STEP THREE: SELECT A PRODUCT
Once you’re familiar with the ingredients common in a supplement category, it’s time to select a specific product. The Food and Drug Administration does not regulate supplements as strictly as it does medications---the efficacy of supplements does not have to be proven--so you’ll need to be a savvy shopper to identify the products likely to be more worthwhile than others.
Start by inspecting the labels of potential purchases. Look for one that lists ingredients clearly, along with amounts of each. There is no requirement for supplements to display this information, but reputable companies will. Also look for a lot number, which allows companies to keep track of each batch; it’s a sign of quality control. Finally, look for a phone number. A reliable supplement manufacturer will make it easy for consumers to get their questions answered.
Also look for the National Animal Supplement Council (NASC) Seal of Quality. A nonprofit corporation, the NASC allows only manufacturers who meet certain standards to display the NASC Seal on their labels. Among the requirements are an independent quality audit, an adverse-event reporting system and labels that are consistent with the requirements for nutritional or health products.
The next step takes some work but is crucial: Compare the ingredients in the product you’ve selected to the nutritional makeup of the rest of your horse’s diet. This means collecting all his other
supplements and the label off a bag of his feed and comparing the ingredients in each. You need to avoid overloading your horse with any one nutrient, which could be dangerous. In many products, grains are fortified with vitamins and other nutrients, so the chance of an overlap is significant and increases with each additional supplement in your horse’s diet. This is where multivitamin supplements can be helpful. Instead of feeding three separate products, which risks overloading on some nutrients, you may be able to find one product that covers all your nutritional bases safely. Your veterinarian or an equine nutritionist can offer you some guidance if you have a lot of variables to consider.
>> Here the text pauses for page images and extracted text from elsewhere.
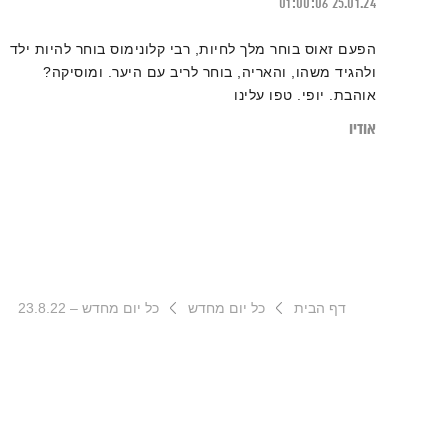
01:00:06
25.01.24
הפעם זאוס בוחר מלך לחיות, רבי קלונימוס בוחר להיות ילד
ולהגיד משהו, והאריה, בוחר לריב עם היער. ומוסיקה?
אוהבת. יופי. טפו עלינו
אודיו
דף הבית
כל יום מחדש
כל יום מחדש – 23.8.22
Finally, of course, price is a consideration. You don’t want to strain your budget with spending on supplements, but cheaper isn’t always better, especially if the product that saves you money lacks label information, a method to contact the manufacturer or any evidence of quality-control measures.
Most conscientious horse owners are savvy shoppers, ready to take on the multifaceted process involved in purchasing the right supplement. It takes a bit of work, but the payoff comes when you’ve selected a product that perfectly rounds out your horse’s diet.